Dear all, I would like to do a convolution using a 35 x 35 kernel. Any suggestion? or any method already in opencv i can use? Because now the cvfilter2d can only support until 10 x 10 kernel.
If you just need quick-and-dirty solution due to OpenCV's size limitation, then you can divide the 35x35 kernel into a 5x5 set of 7x7 "kernel tiles", apply each "kernel tile" to the image to get an output, then shift the result and combine them to get the final sum.
General suggestions for convolution with large 2D kernels:
Try to use kernels that are separable, i.e. a kernel that is the outer product of a column vector and a row vector. In other words, the matrix that represents the kernel is rank-1.
Try use the FFT method. Convolution in the spatial domain is the same as elementwise conjugate multiplication in the frequency domain.

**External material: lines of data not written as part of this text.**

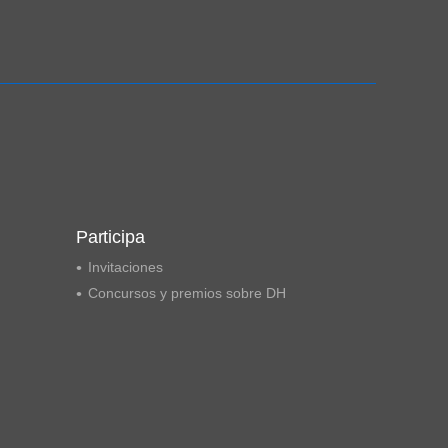
Ampliación del espacio democrático
Participa
Invitaciones
Concursos y premios sobre DH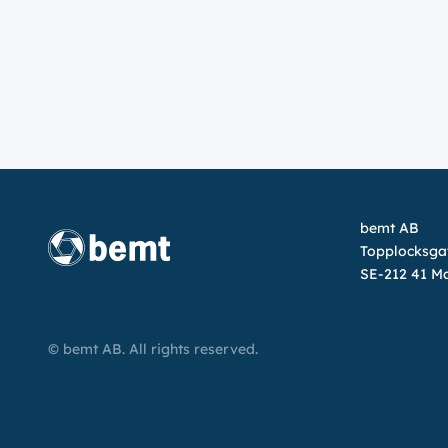
bemt AB
Topplocksga
SE-212 41 M
© bemt AB. All rights reserved.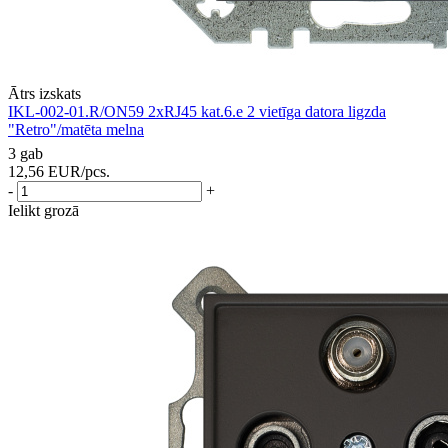
Ātrs izskats
IKL-002-01.R/ON59 2xRJ45 kat.6.e 2 vietīga datora ligzda
"Retro"/matēta melna
3 gab
12,56
EUR
/pcs.
-
+
Ielikt grozā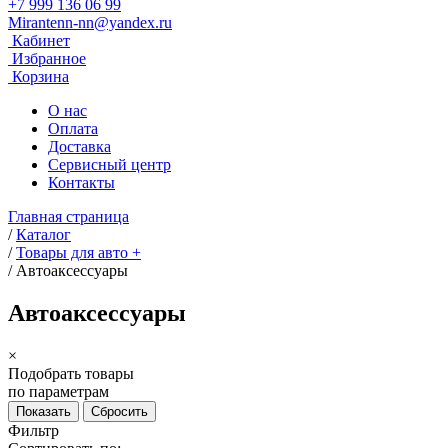
+7 999 136 06 99
Mirantenn-nn@yandex.ru
Кабинет
Избранное
Корзина
О нас
Оплата
Доставка
Сервисный центр
Контакты
Главная страница
/
Каталог
/
Товары для авто +
/
Автоаксессуары
Автоаксессуары
×
Подобрать товары
по параметрам
Фильтр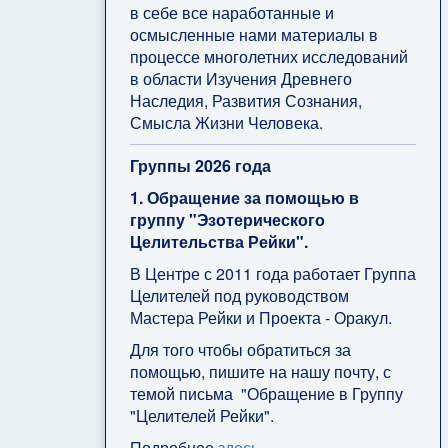
в себе все наработанные и
осмысленные нами материалы в
процессе многолетних исследований
в области Изучения Древнего
Наследия, Развития Сознания,
Смысла Жизни Человека.
Группы 2026 года
1. Обращение за помощью в
группу "Эзотерического
Целительства Рейки".
В Центре с 2011 года работает Группа
Целителей под руководством
Мастера Рейки и Проекта - Оракул.
Для того чтобы обратиться за
помощью, пишите на нашу почту, с
темой письма "Обращение в Группу
"Целителей Рейки".
Подробнее
здесь
.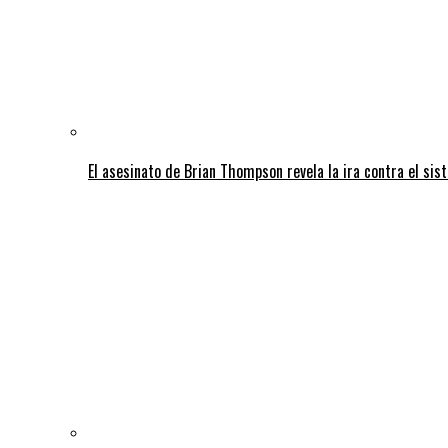
El asesinato de Brian Thompson revela la ira contra el sis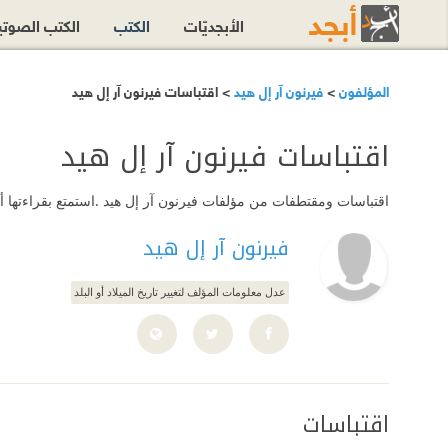
الأبجديّات
الكتب
الكتب الصوت
المؤلفون
>
فيرنون آر إل هيد
> اقتباسات فيرنون آر إل هيد
اقتباسات فيرنون آر إل هيد
اقتباسات ومقتطفات من مؤلفات فيرنون آر إل هيد .استمتع بقراءتها أ
فيرنون آر إل هيد
عدل معلومات المؤلف لتغيير تاريخ الميلاد أو البلد
اقتباسات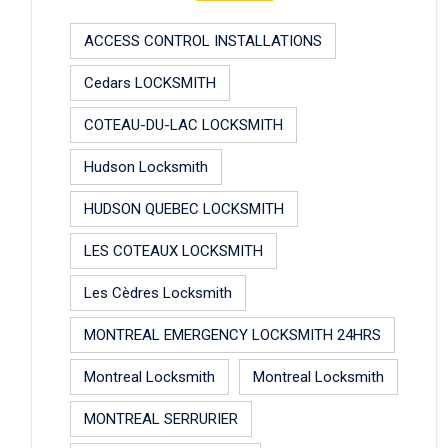
ACCESS CONTROL INSTALLATIONS
Cedars LOCKSMITH
COTEAU-DU-LAC LOCKSMITH
Hudson Locksmith
HUDSON QUEBEC LOCKSMITH
LES COTEAUX LOCKSMITH
Les Cèdres Locksmith
MONTREAL EMERGENCY LOCKSMITH 24HRS
Montreal Locksmith
Montreal Locksmith
MONTREAL SERRURIER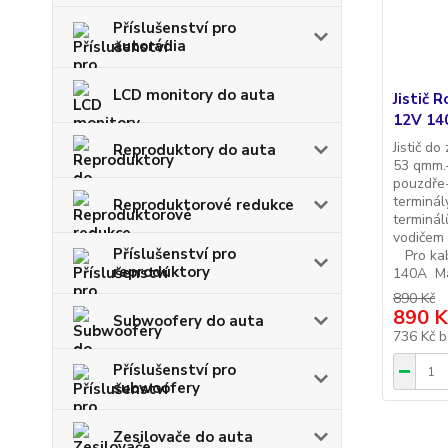
Příslušenství pro
autorádia
LCD monitory do auta
Jistič 
12V 14
Jistič d
Reproduktory do auta
53 qmm.-
pouzdře-
terminál
Reproduktorové redukce
terminál
vodičem 
Příslušenství pro
Pro kab
reproduktory
140A Ma
890 Kč
890 K
Subwoofery do auta
736 Kč
b
Příslušenství pro
subwoofery
Zesilovače do auta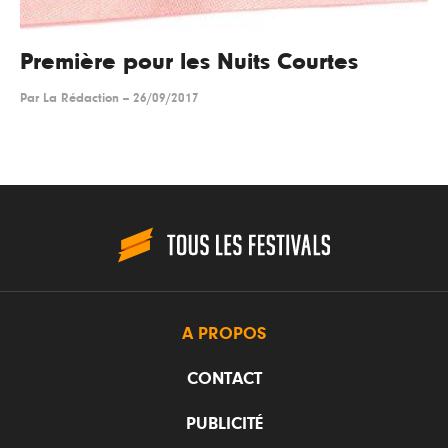
Première pour les Nuits Courtes
Par
La Rédaction
--
26/09/2017
A PROPOS
CONTACT
PUBLICITÉ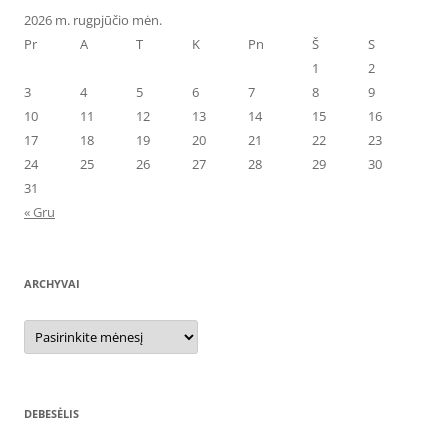
2026 m. rugpjūčio mėn.
Pr
A
T
K
Pn
Š
S
1
2
3
4
5
6
7
8
9
10
11
12
13
14
15
16
17
18
19
20
21
22
23
24
25
26
27
28
29
30
31
« Gru
ARCHYVAI
Archyvai
DEBESĖLIS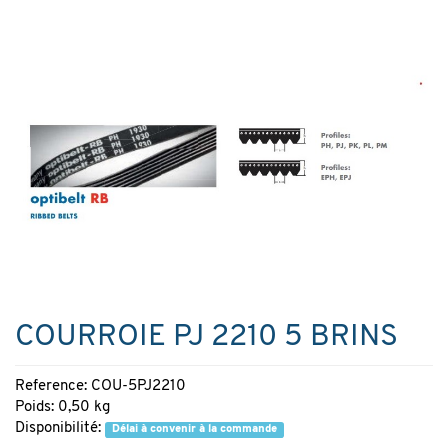
COURROIE PJ 2210 5 BRINS
Reference: COU-5PJ2210
Poids: 0,50 kg
Disponibilité:
Délai à convenir à la commande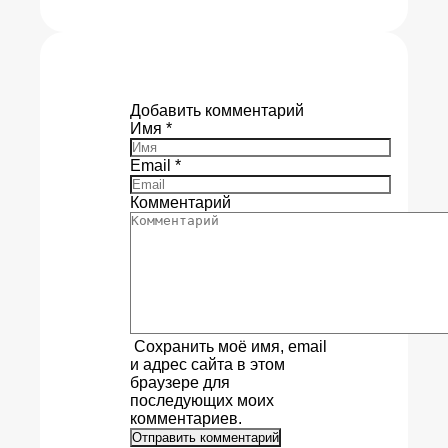
Добавить комментарий
Имя
*
Email
*
Комментарий
Сохранить моё имя, email
и адрес сайта в этом
браузере для
последующих моих
комментариев.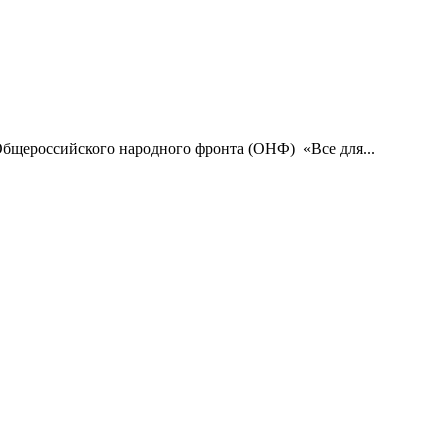
бщероссийского народного фронта (ОНФ) «Все для...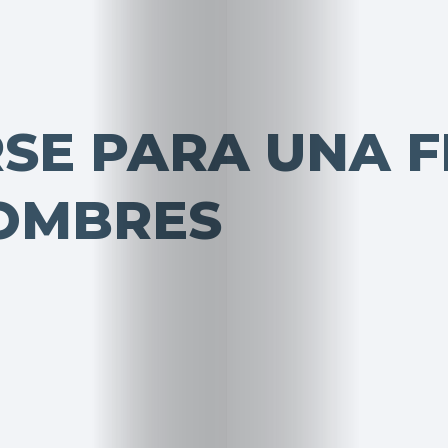
SE PARA UNA F
OMBRES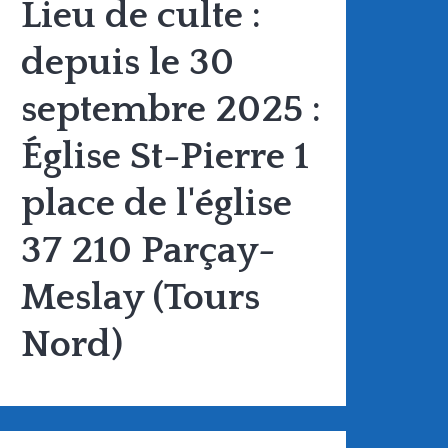
Lieu de culte :
depuis le 30
septembre 2025 :
Église St-Pierre 1
place de l'église
37 210 Parçay-
Meslay (Tours
Nord)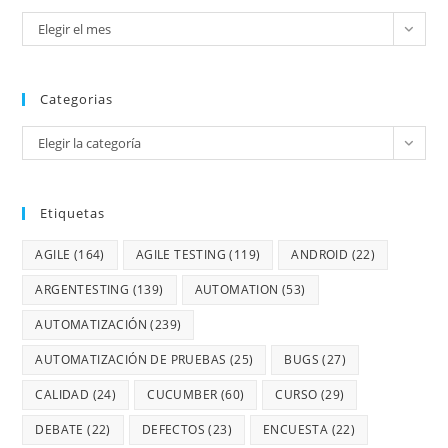
Elegir el mes
Categorias
Elegir la categoría
Etiquetas
AGILE
(164)
AGILE TESTING
(119)
ANDROID
(22)
ARGENTESTING
(139)
AUTOMATION
(53)
AUTOMATIZACIÓN
(239)
AUTOMATIZACIÓN DE PRUEBAS
(25)
BUGS
(27)
CALIDAD
(24)
CUCUMBER
(60)
CURSO
(29)
DEBATE
(22)
DEFECTOS
(23)
ENCUESTA
(22)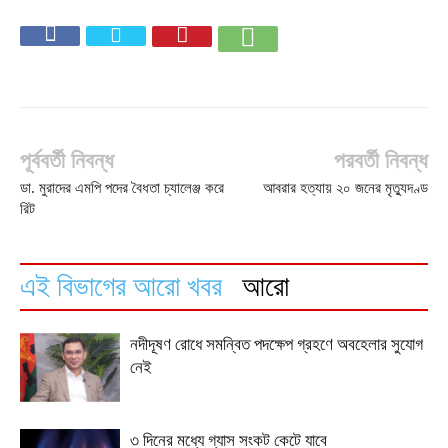
পূর্ববর্তী নিবন্ধ
পরবর্তী নিবন্ধ
ডা. মুরাদের এমপি পদের বৈধতা চ্যালেঞ্জ করে
আবরার হত্যায় ২০ জনের মৃত্যুদণ্ড
রিট
এই বিভাগের আরো খবর
আরো
নদীদূষণ রোধে সমন্বিত পদক্ষেপ গ্রহণে অবহেলার সুযোগ
নেই
৩ দিনের মধ্যে গ্যাস সংকট কেটে যাবে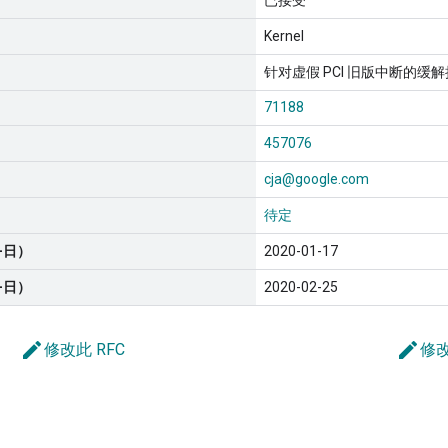
已接受
Kernel
针对虚假 PCI 旧版中断的缓
71188
457076
cja@google.com
待定
-日）
2020-01-17
-日）
2020-02-25
edit
edit
修改此 RFC
修改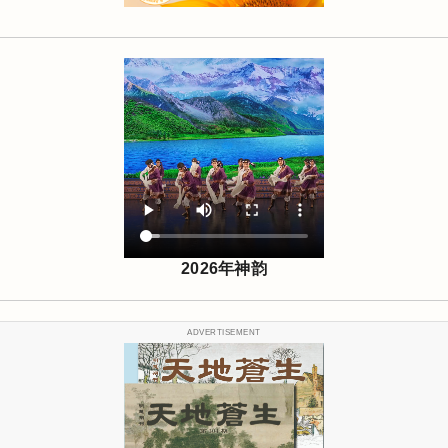
2026年神韵
ADVERTISEMENT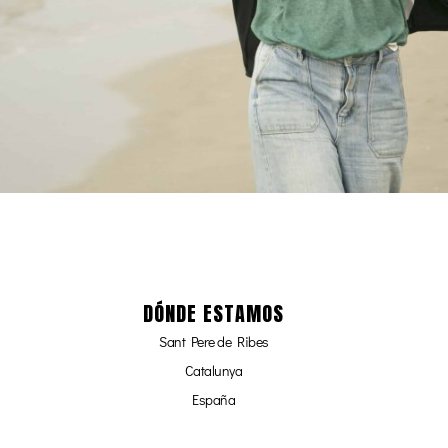
DÓNDE ESTAMOS
Sant Pere de Ribes
Catalunya
España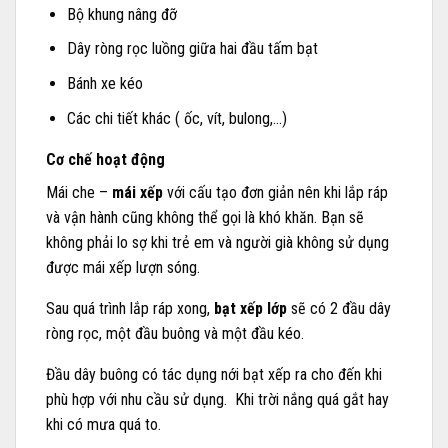
Bộ khung nâng đỡ
Dây ròng rọc luồng giữa hai đầu tấm bạt
Bánh xe kéo
Các chi tiết khác ( ốc, vít, bulong,…)
Cơ chế hoạt động
Mái che –
mái xếp
với cấu tạo đơn giản nên khi lắp ráp
và vận hành cũng không thể gọi là khó khăn. Bạn sẽ
không phải lo sợ khi trẻ em và người già không sử dụng
được mái xếp lượn sóng.
Sau quá trình lắp ráp xong,
bạt xếp lớp
sẽ có 2 đầu dây
ròng rọc, một đầu buông và một đầu kéo.
Đầu dây buông có tác dụng nới bạt xếp ra cho đến khi
phù hợp với nhu cầu sử dụng. Khi trời nắng quá gắt hay
khi có mưa quá to.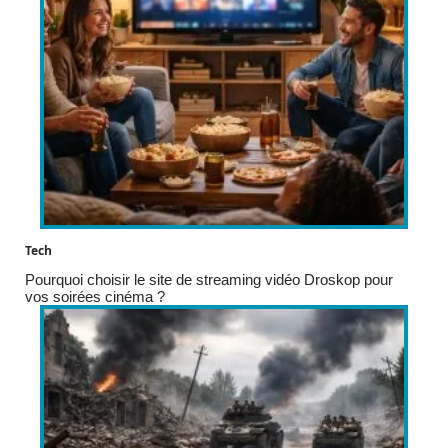
Tech
Pourquoi choisir le site de streaming vidéo Droskop pour
vos soirées cinéma ?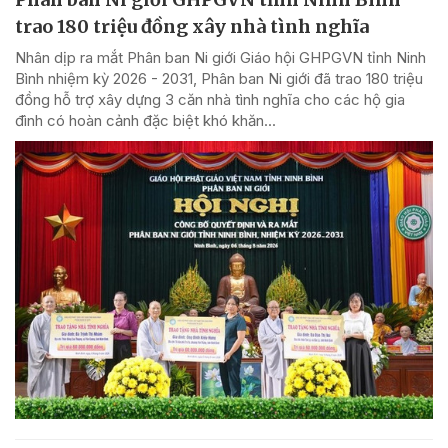
trao 180 triệu đồng xây nhà tình nghĩa
Nhân dịp ra mắt Phân ban Ni giới Giáo hội GHPGVN tỉnh Ninh
Bình nhiệm kỳ 2026 - 2031, Phân ban Ni giới đã trao 180 triệu
đồng hỗ trợ xây dựng 3 căn nhà tình nghĩa cho các hộ gia
đình có hoàn cảnh đặc biệt khó khăn...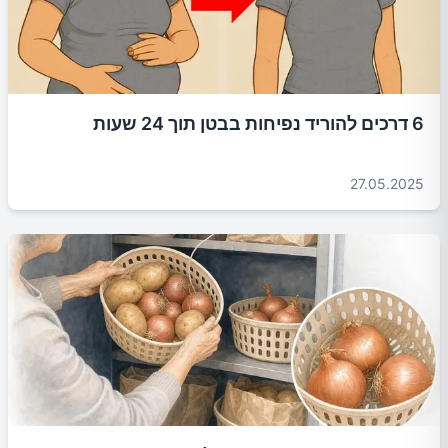
6 דרכים להוריד נפיחות בבטן תוך 24 שעות
27.05.2025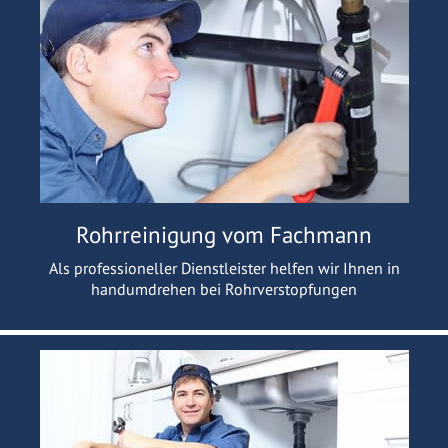
Rohrreinigung vom Fachmann
Als professioneller Dienstleister helfen wir Ihnen in
handumdrehen bei Rohrverstopfungen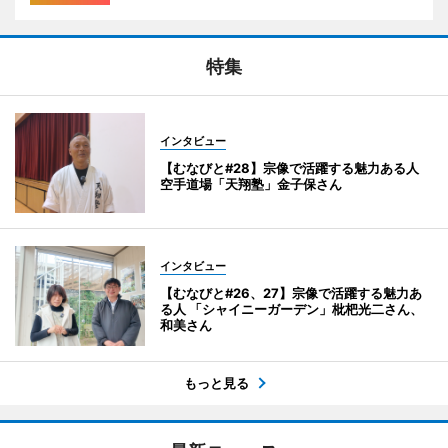
特集
インタビュー
【むなびと#28】宗像で活躍する魅力ある人
空手道場「天翔塾」金子保さん
インタビュー
【むなびと#26、27】宗像で活躍する魅力あ
る人 「シャイニーガーデン」枇杷光二さん、
和美さん
もっと見る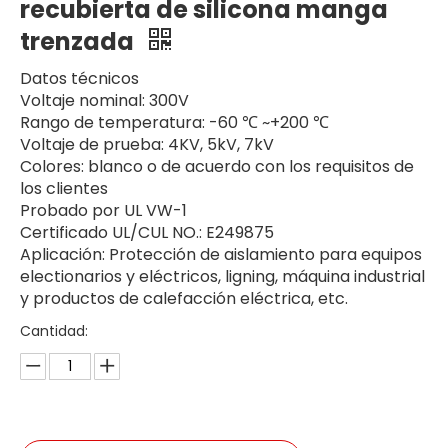
recubierta de silicona manga
trenzada
Datos técnicos
Voltaje nominal: 300V
Rango de temperatura: -60 ℃ ~+200 ℃
Voltaje de prueba: 4KV, 5kV, 7kV
Colores: blanco o de acuerdo con los requisitos de
los clientes
Probado por UL VW-1
Certificado UL/CUL NO.: E249875
Aplicación: Protección de aislamiento para equipos
electionarios y eléctricos, ligning, máquina industrial
y productos de calefacción eléctrica, etc.
Cantidad: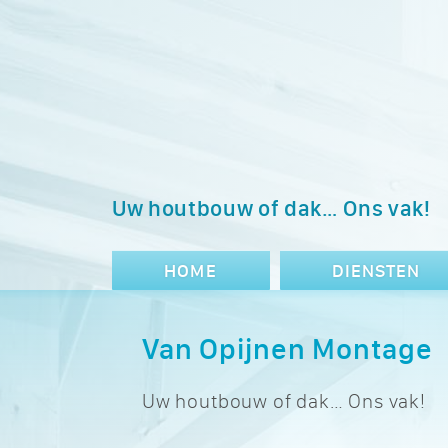
Uw houtbouw of dak… Ons vak!
HOME
DIENSTEN
Van Opijnen Montage
Uw houtbouw of dak… Ons vak!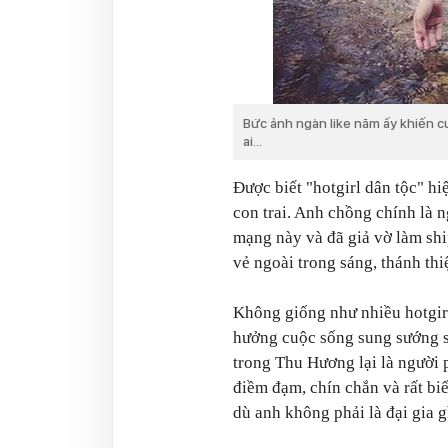
Bức ảnh ngàn like năm ấy khiến cư
ai...
Được biết "hotgirl dân tộc" h
con trai. Anh chồng chính là 
mạng này và đã giả vờ làm shi
vẻ ngoài trong sáng, thánh thi
Không giống như nhiều hotgir
hưởng cuộc sống sung sướng sẵ
trong Thu Hương lại là người
điềm đạm, chín chắn và rất biế
dù anh không phải là đại gia g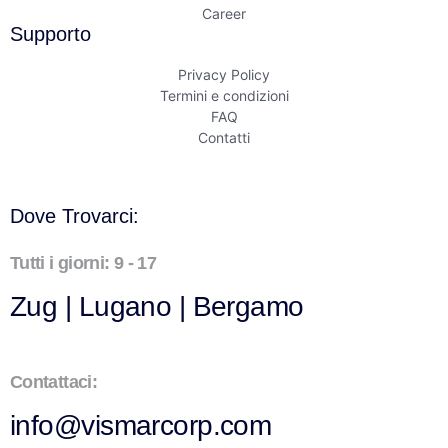
Career
Supporto
Privacy Policy
Termini e condizioni
FAQ
Contatti
Dove Trovarci:
Tutti i giorni: 9 - 17
Zug | Lugano | Bergamo
Contattaci:
info@vismarcorp.com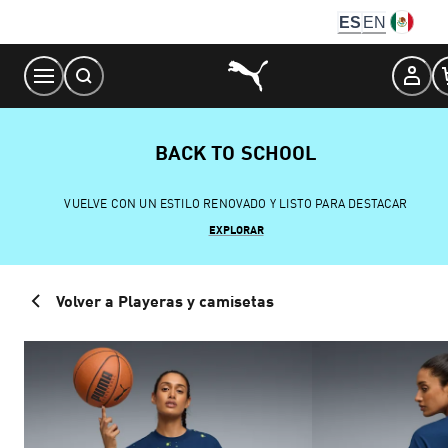
Skip
ES
EN
to
Content
BACK TO SCHOOL
VUELVE CON UN ESTILO RENOVADO Y LISTO PARA DESTACAR
EXPLORAR
Volver a Playeras y camisetas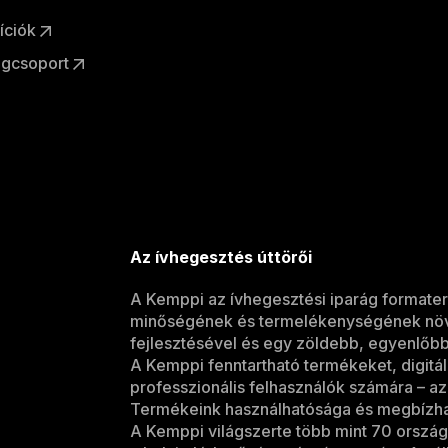
íciók
gcsoport
Az ívhegesztés úttörői
A Kemppi az ívhegesztési iparág formater
minőségének és termelékenységének növel
fejlesztésével és egy zöldebb, egyenlőbb
A Kemppi fenntartható termékeket, digitál
professzionális felhasználók számára – az
Termékeink használhatósága és megbízhat
A Kemppi világszerte több mint 70 országb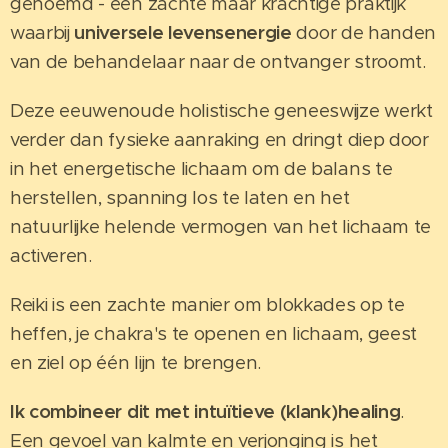
genoemd - een zachte maar krachtige praktijk
waarbij
universele levensenergie
door de handen
van de behandelaar naar de ontvanger stroomt.
Deze eeuwenoude holistische geneeswijze werkt
verder dan fysieke aanraking en dringt diep door
in het energetische lichaam om de balans te
herstellen, spanning los te laten en het
natuurlijke helende vermogen van het lichaam te
activeren.
Reiki is een zachte manier om blokkades op te
heffen, je chakra's te openen en lichaam, geest
en ziel op één lijn te brengen.
Ik combineer dit met intuïtieve (klank)healing
.
Een gevoel van kalmte en verjonging is het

If the kernel is full-rank and for the application's purpose it cannot be modified, then consider using SVD to decompose the kernel into a set of 35 rank-1 matrices (each of which can be expressed as the outer product of a column vector and a row vector), and perform convolution only with the matrices associated with the largest singular values. This introduces errors into the results, but the error can be estimated based on the singular values. (a.k.a. the MATLAB method)
Other special cases:
Kernels that can be expressed as sum of overlapping rectangular blocks can be computed using the integral image (the method used in Viola-Jones face detection).
Kernels that are smooth and modal (with a small number of peaks) can be approximated by sum of 2D Gaussians.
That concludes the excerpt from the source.